Newswise — Mark Salvatore has been studying Mars’ surface for years. With NASA’s InSight mission launching, he may (relatively) soon get a chance to look much deeper. This mission, Salvatore said—the first to land on Mars since the Curiosity Rover—could clarify the timeline of Mars’ surface hardening and the end of liquid water on the surface. It also could tell planetary geologists like himself more about the seismic activity and interior structure of Earth’s closest planetary neighbor.

 Salvatore is an assistant professor in the Department of Physics and Astronomy at Northern Arizona University. His research focuses on the formation and evolution of planetary surfaces using a field, lab and remote sensing techniques. Much of his field research takes place in Antarctica, which is similarly cold and dry. Salvatore also has a grant from NASA to support his work in NAU’s Mars Science Laboratory Curiosity Rover, which allows him to collaborate with scientists, engineers and NASA’s rover operators to guide the Curiosity around Mars.

 Expert: Mark Salvatore, assistant professor of astronomy; (928) 523-0324 or [email protected]                                           

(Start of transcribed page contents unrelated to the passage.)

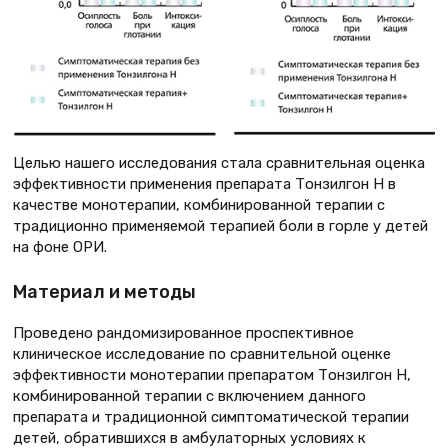
Целью нашего исследования стала сравнительная оценка
эффективности применения препарата Тонзилгон Н в
качестве монотерапии, комбинированной терапии с
традиционно применяемой терапией боли в горле у детей
на фоне ОРИ.
Материал и методы
Проведено рандомизированное проспективное
клиническое исследование по сравнительной оценке
эффективности монотерапии препаратом Тонзилгон Н,
комбинированной терапии с включением данного
препарата и традиционной симптоматической терапии
детей, обратившихся в амбулаторных условиях к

  • Significance of the mission: The mission will provide the clearest "look" into the interior structure of Mars, leading to a better understanding of the thickness and structure of the martian core, mantle and crust. Operating seismometers that have detected seismic activity have only been deployed on the Earth and the moon (the Mars Viking landers in the 1970s had seismometers, but there were numerous issues that led to inconclusive results). Because Mars is intermediate in size between the Earth and the moon, understanding the internal structure of this intermediate rocky planet will help us to understand planetary formation and differentiation processes.
  • Meaning for further research: Future research will benefit from this improved understanding as it can potentially clarify when the molten outer core of Mars solidified, destroying the magnetic field and leading to global environmental changes as the atmosphere was stripped away by the solar wind. As a scientist interested in the martian surface and environment, this aspect is of particular interest to me. The stripping of the martian atmosphere almost certainly coincides with the end of liquid water on the martian surface, so this information can place important constraints on the timing of martian surface processes and surface habitability.
  • What scientists are hoping to find: Seismic activity can originate in a few different ways on planetary surfaces. First (and most exciting) would be "marsquakes," where internal stresses within the crust lead to the equivalent of martian earthquakes. This deep seismicity (originating many kilometers below the surface) can propagate seismic waves to a great depth and provide information about the internal structure of the planet. The second source of seismicity is meteorite impacts, which are concentrated at the surface but provide similar seismic information. By interpreting these signals and feeding them into detailed models of the interior structure of the planet, scientists can learn quite a bit about what subsurface properties must be present to reproduce these signals.